Abbiamo sedi in tutte le provincie della Regione dove operiamo costantemente, la nostra presenza non è fatta solo di numeri ma di persone che giornalmente operano nelle varie realtà.

In ottemperanza allo statuto la Fipac non ha una connotazione politica definita, la nostra missione è semplicemente quella di recepire le istanze e le richieste dei nostri associati, tutelarne i diritti, garantirne dignità e adeguata rappresentanza in tutte le sedi anche Istituzionali, questo è da sempre il nostro operare e ne siamo orgogliosi, cosi vogliamo continuare.

La pandemia del covid 19 ha messo in evidenza i problemi e le difficoltà della sanità sia a livello nazionale che regionale, con modalità comunque diverse fra le varie Regioni, frutto di scelte troppo spesso inopportune o semplicemente sbagliate nella programmazione, e attuazione di modelli funzionali sulla carta ma inadeguati nella realtà.

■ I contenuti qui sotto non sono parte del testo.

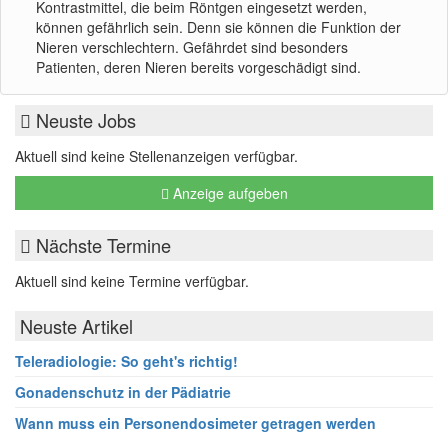
Kontrastmittel, die beim Röntgen eingesetzt werden,
können gefährlich sein. Denn sie können die Funktion der
Nieren verschlechtern. Gefährdet sind besonders
Patienten, deren Nieren bereits vorgeschädigt sind.
Neuste Jobs
Aktuell sind keine Stellenanzeigen verfügbar.
Anzeige aufgeben
Nächste Termine
Aktuell sind keine Termine verfügbar.
Neuste Artikel
Teleradiologie: So geht's richtig!
Gonadenschutz in der Pädiatrie
Wann muss ein Personendosimeter getragen werden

Il risultato, anche nelle realtà più avanzate è stato quello di aver esposto ad un pericolo tremendo i più precari di salute “anziani e malati cronici” non potendo dare loro assistenza come dovuto per altre malattie altrettanto gravi, e purtroppo i dati dei decessi di questi mesi lo stanno a dimostrare.  La medicina del territorio della sanità pubblica ha mostrato tutte le sue debolezze. 

Il sistematico smantellamento degli ospedali territoriali, l’indebolimento della rete dei medici di base a favore di un sistema che incentrava solo negli ospedali di eccellenza “universitari” tutte le funzioni hanno dimostrato l’inadeguatezza del sistema di fronte ad eventi di questa portata e tipologia.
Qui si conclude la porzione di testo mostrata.